OTAGES ET GEÔLIERS
Vincent HERVOUET

Le retour des otages est une scène devenue classique dans le rituel national français bien que sans équivalent dans les autres démocraties, comme le défilé du 14 juillet ou les voeux du Président.

Sur le tarmac de l’aéroport militaire de Villacoublay, quatre reporters disparus entre Alep et Raqqa ont atterri pendant le week-end de Pâques.

Comme d’habitude, ils ont été accueillis par le chef de l’Etat venu en personne se distraire des mauvaises nouvelles qui l’assaillent à l’Elysée.

Les familles ont fêté les rescapés, émissions spéciales sur toutes les antennes et émotion garantie.

Le calendrier était heureux : le dimanche de Pâques, les chrétiens célèbrent la résurrection et la sortie du tombeau de Jésus.

Or les otages de Syrie ont passé dix mois enfermés dans des caves et leur libération est aussi un retour à la vie.

Pour filer la métaphore, on ajoutera qu’ils ont été gardés par des Judas, puisque leurs geôliers parlaient français entre eux.

Les confrères qui ont été affamés, battus, enchainés pendant des semaines les uns aux autres, privés de toute hygiène pendant de longs mois, soumis à des simulacres d’exécution, ont donc endurés cette torture de gardes qui étaient sans doute leurs compatriotes….

La leçon est amère.

Surtout pour Didier François, le vétéran et le porteparole du groupe qui fut jadis l’un des cofondateurs de « Sos racisme ».

Les trois mousquetaires de l’information qui sont quatre comme dans le roman d’Alexandre Dumas sont restés très discrets sur cette question.

Ils se taisent parce qu’ils ont laissé derrière eux, deux douzaines d’occidentaux dont plusieurs journalistes aux mains des ravisseurs de l’Etat islamique en Irak et au Levant.

Pas question de mettre en danger ces hommes dont ils ont été pendant de longs mois les compagnons d’infortune et dont ils se sentent profondément solidaires.

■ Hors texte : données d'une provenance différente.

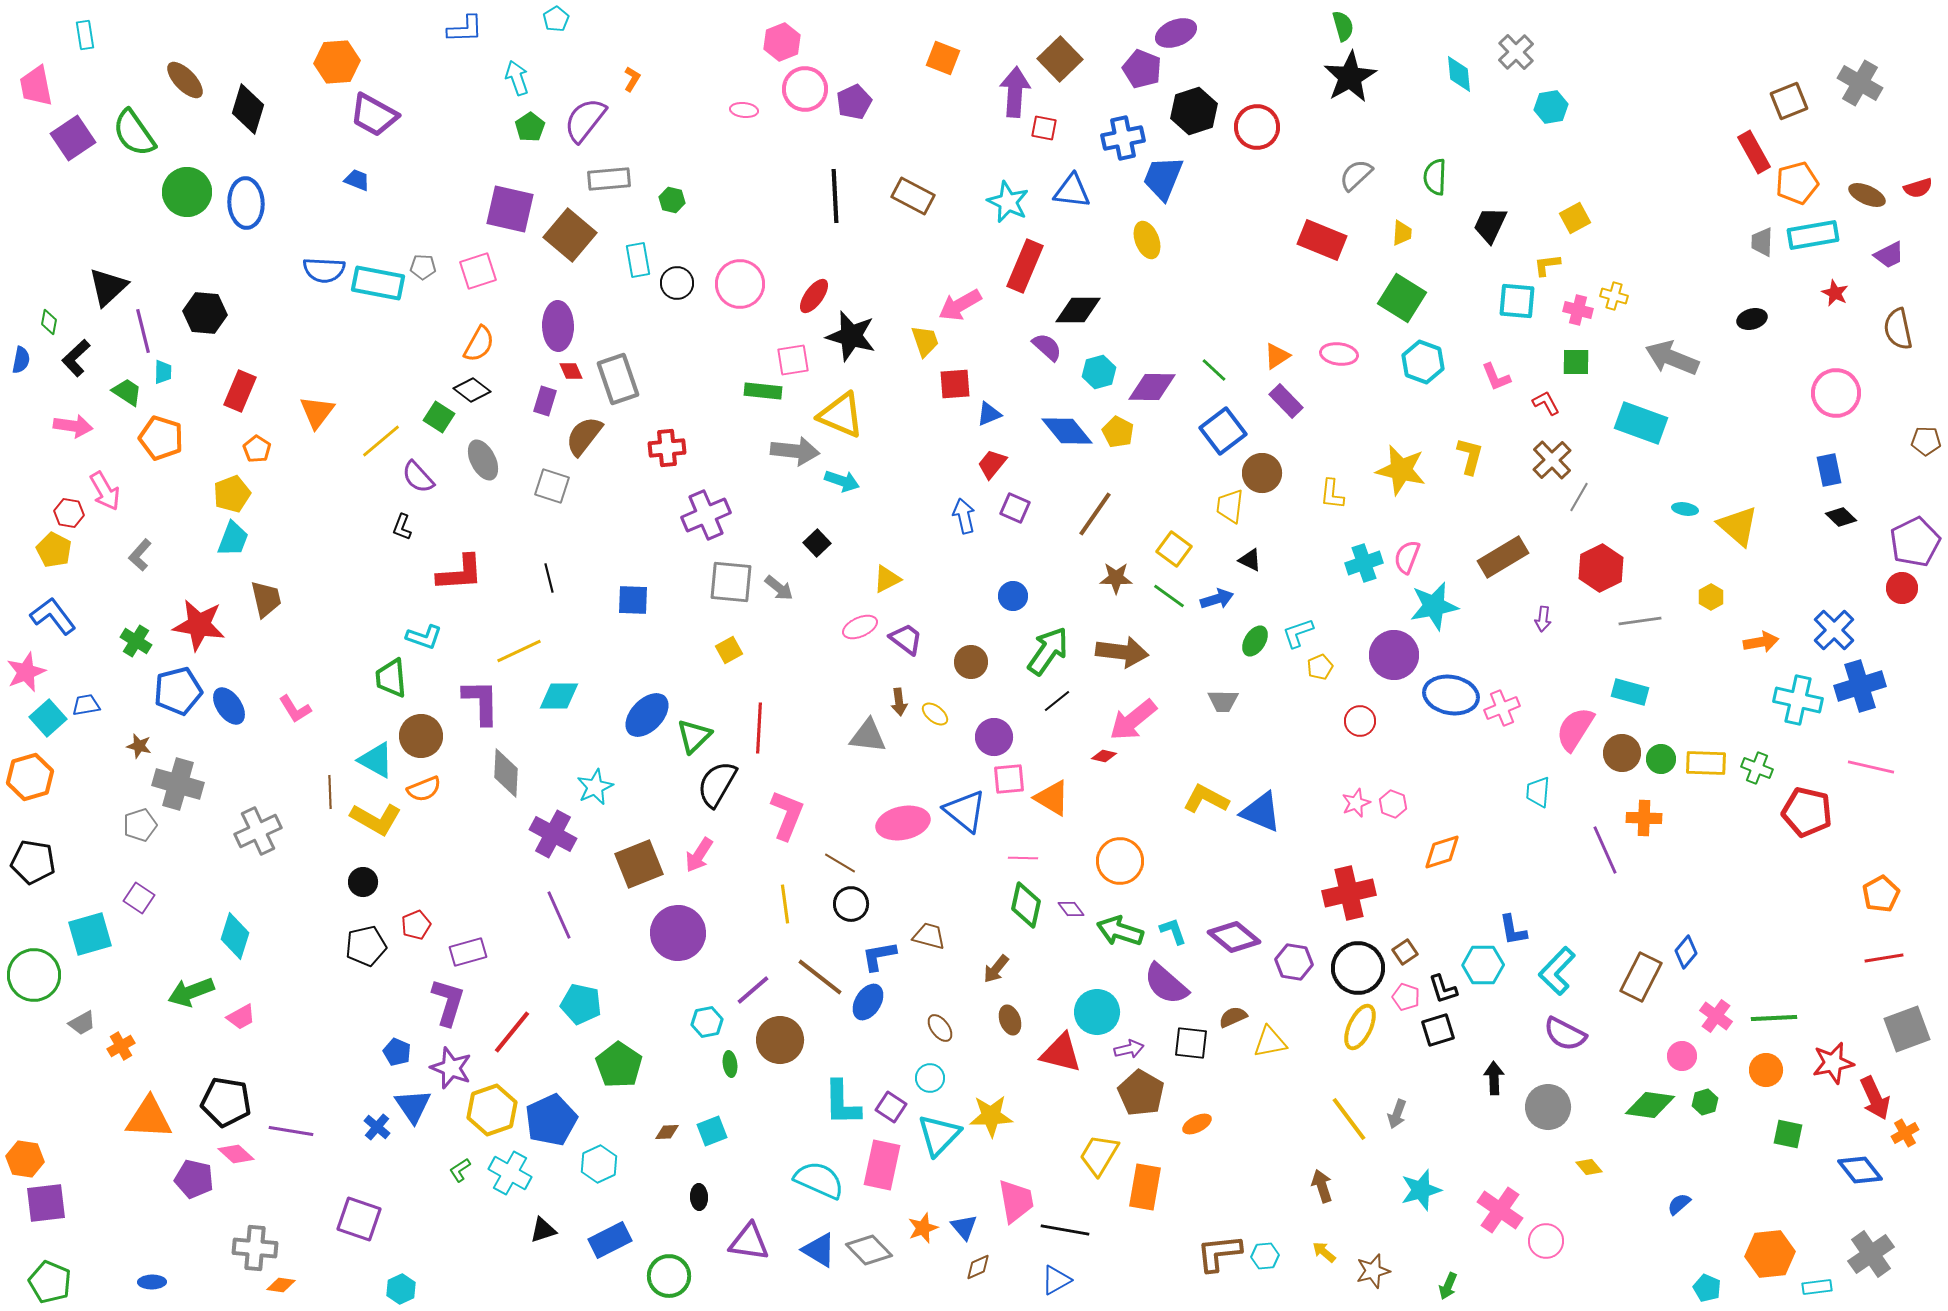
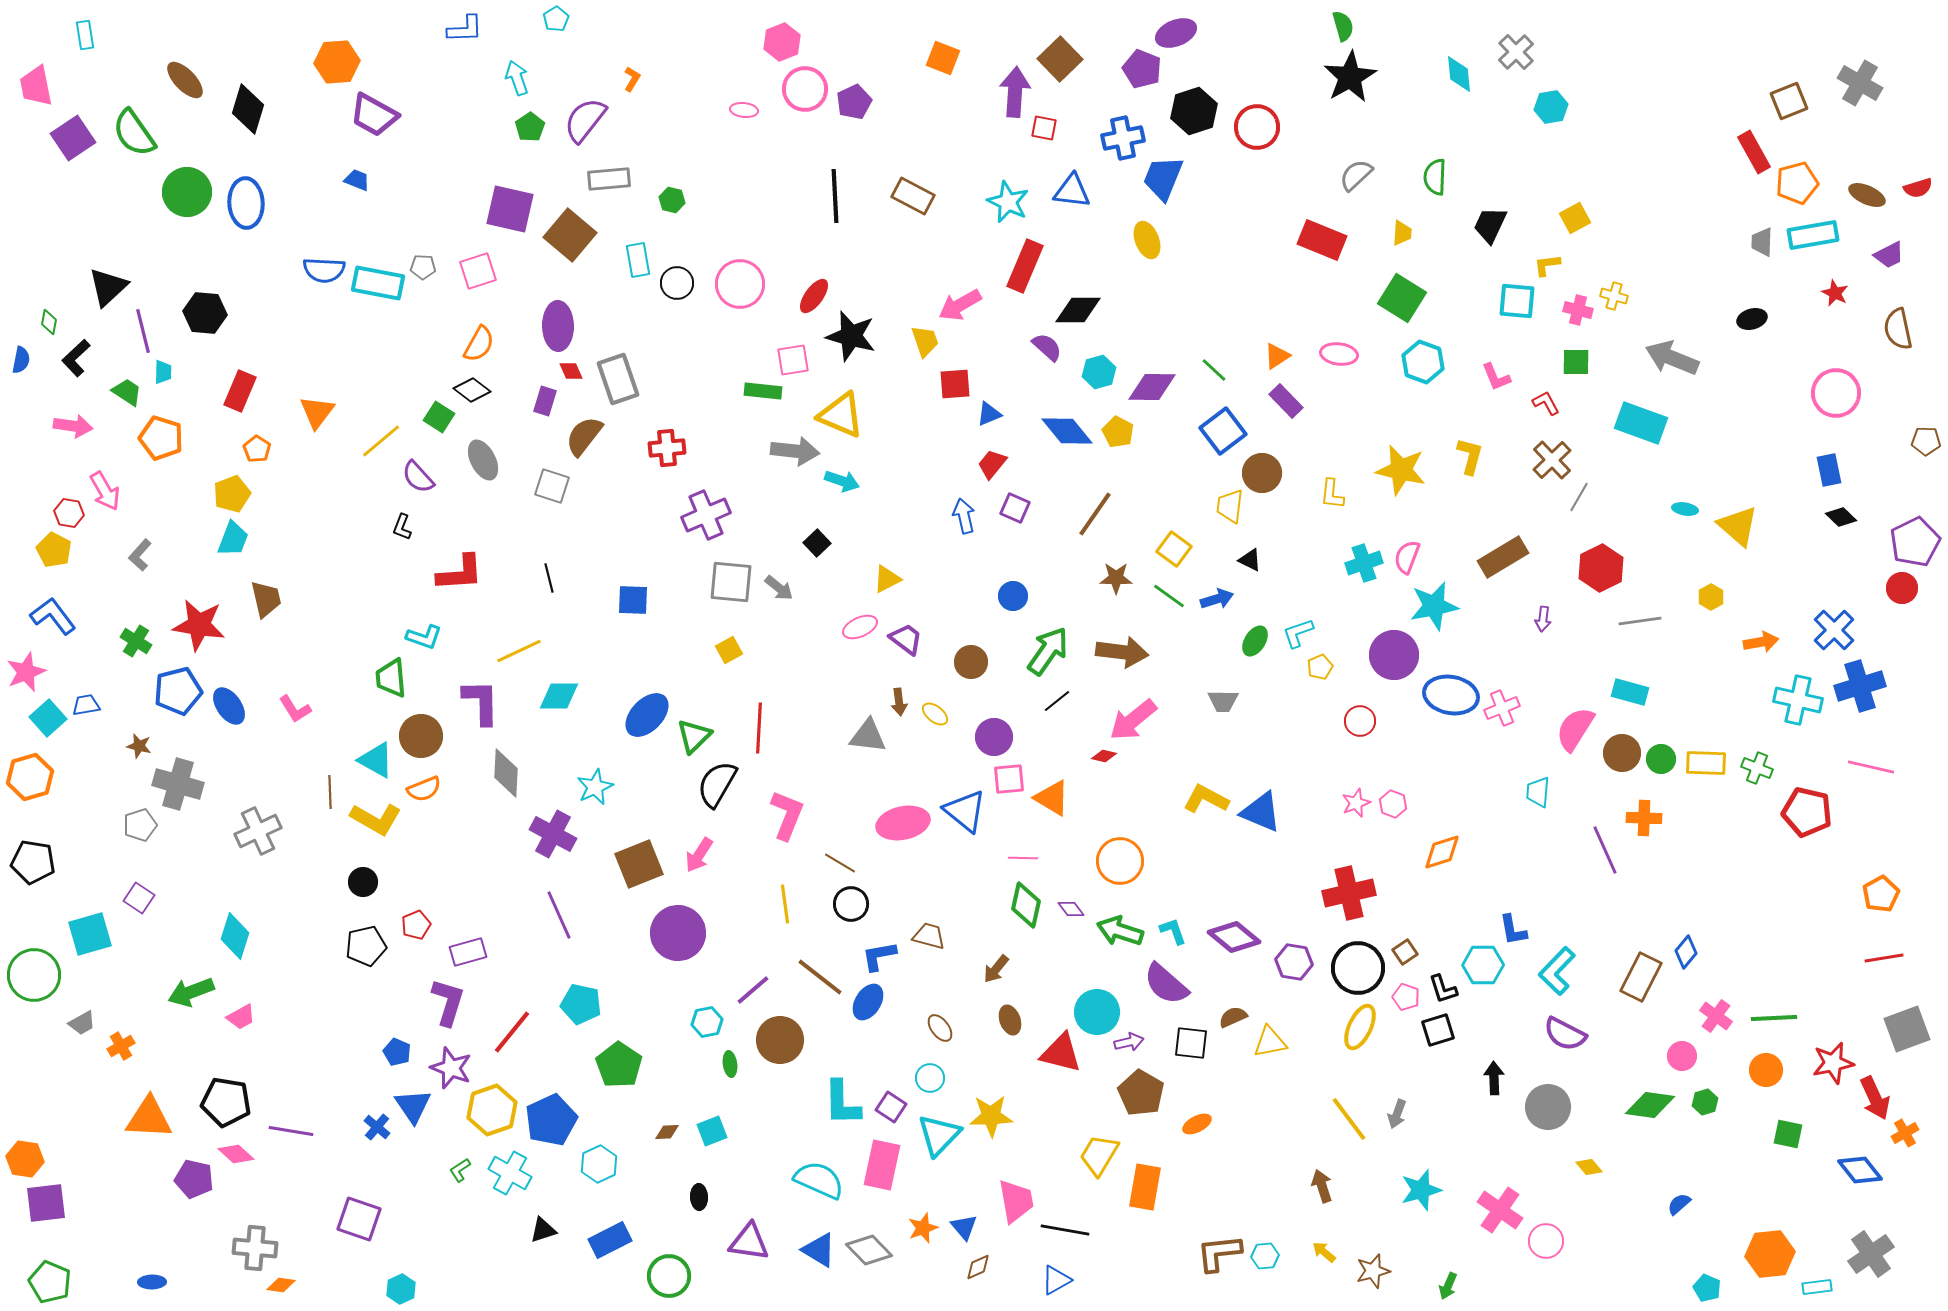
purple arrow at (1129, 1049): moved 7 px up
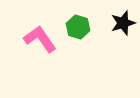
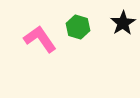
black star: rotated 15 degrees counterclockwise
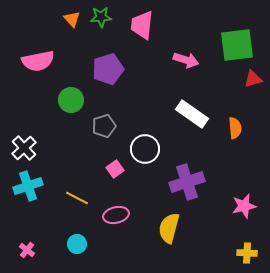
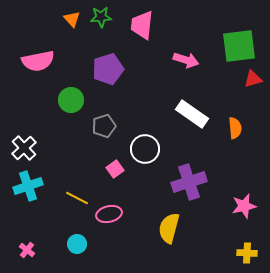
green square: moved 2 px right, 1 px down
purple cross: moved 2 px right
pink ellipse: moved 7 px left, 1 px up
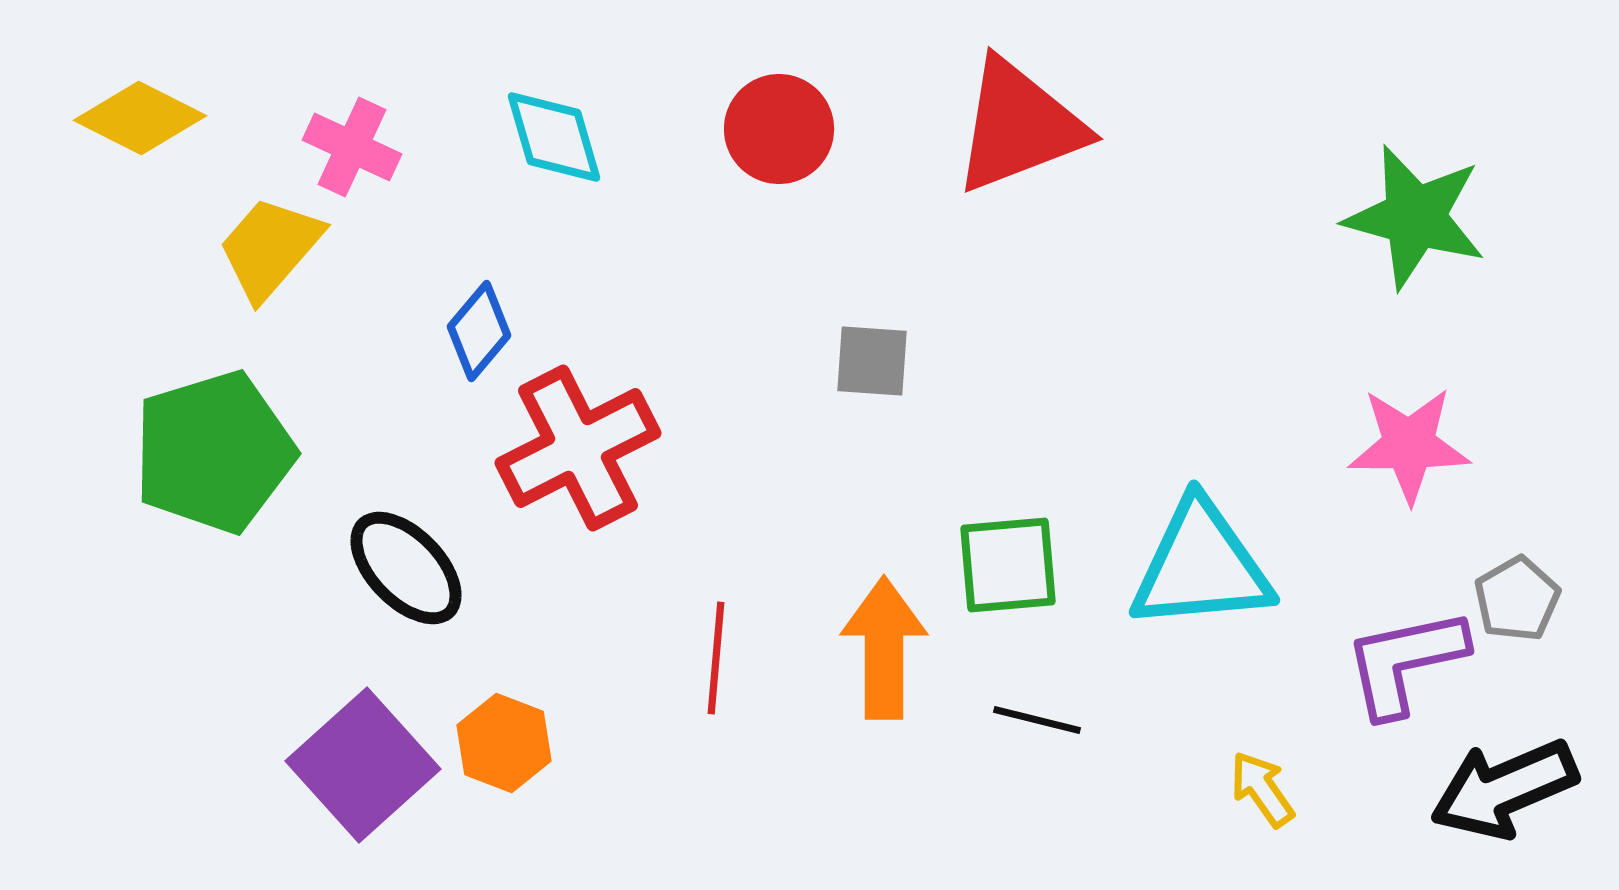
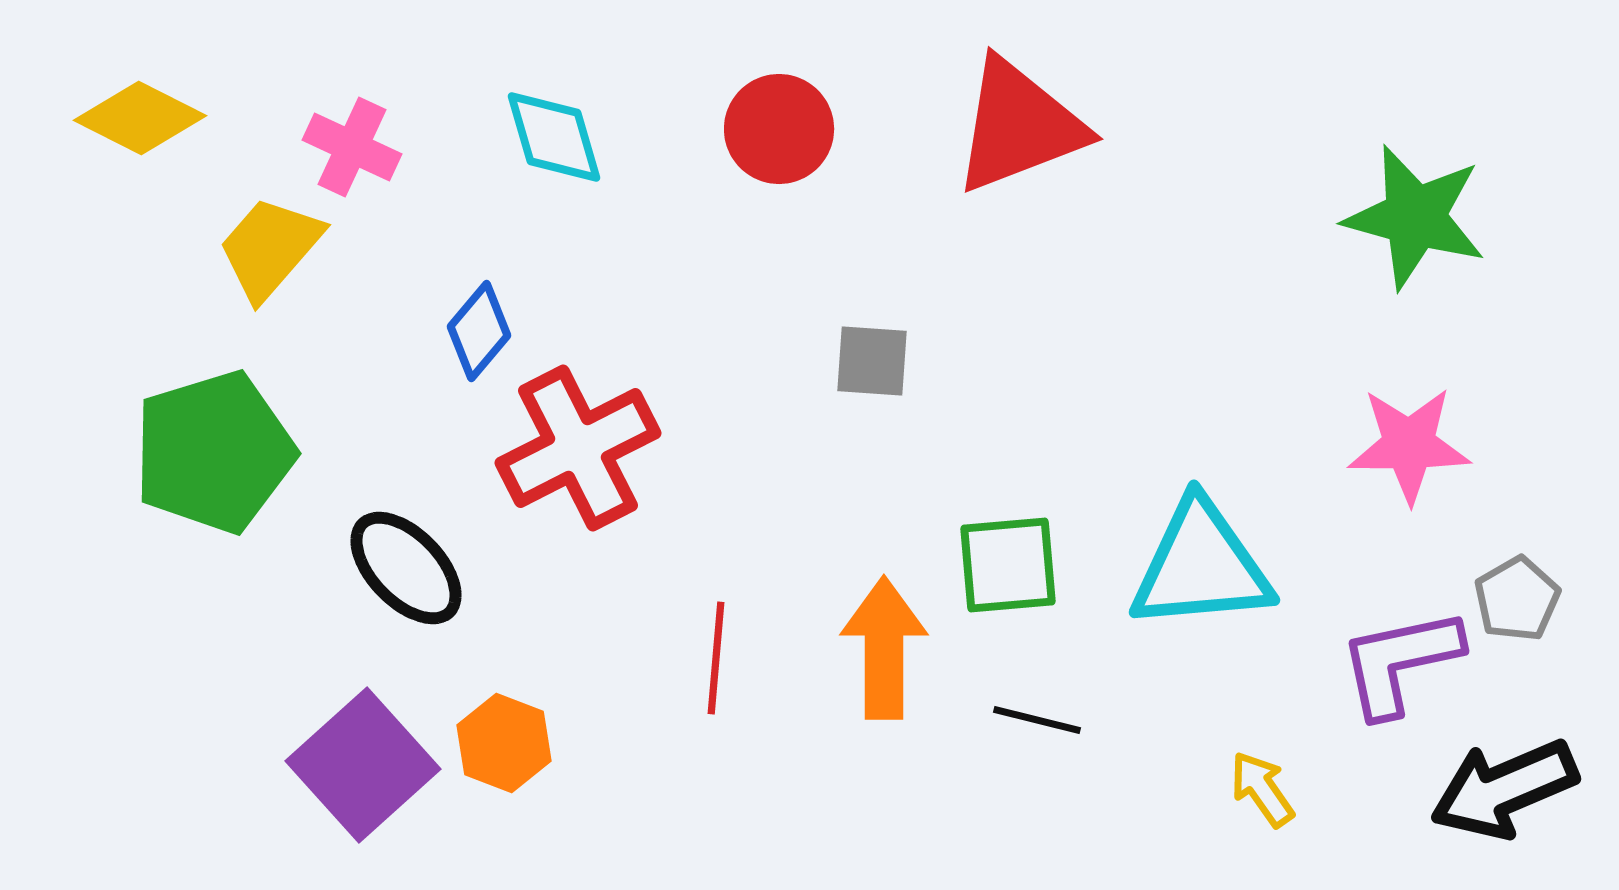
purple L-shape: moved 5 px left
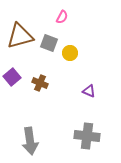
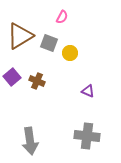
brown triangle: rotated 16 degrees counterclockwise
brown cross: moved 3 px left, 2 px up
purple triangle: moved 1 px left
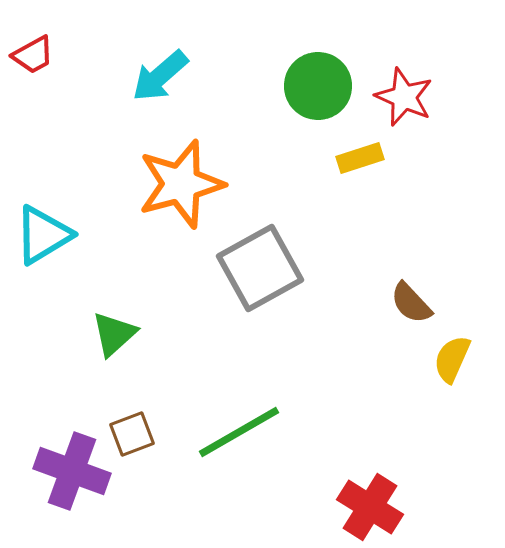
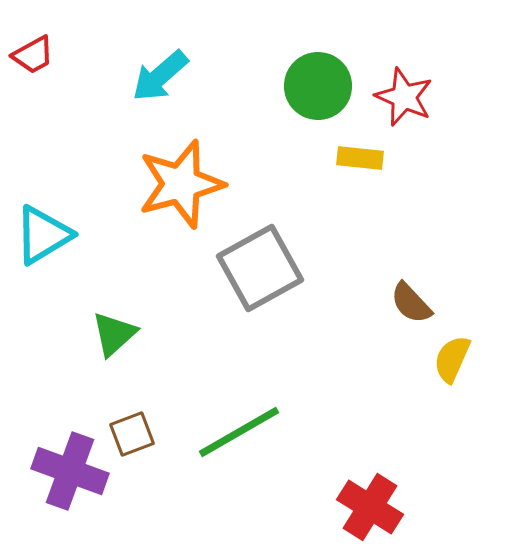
yellow rectangle: rotated 24 degrees clockwise
purple cross: moved 2 px left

Mais leur libération médiatisée pose la question publiquement : comment des jeunes Français peuvent ils se retrouver garde-chiourmes d’une organisation terroriste comme l’Etat Islamique en Irak et au Levant (ISIS) qui est l’une des filiales les plus sanguinaires d’Al Qaida au point que les tribus du nord de la Syrie se sont révoltés contre son emprise et que les djihadistes syriens qui ont fait allégeance au Front Al Nosra, émanation officielle de l’organisation de Ben Laden, ont dénoncé les crimes de guerre commis par ISIS… Les estimations varient selon les experts.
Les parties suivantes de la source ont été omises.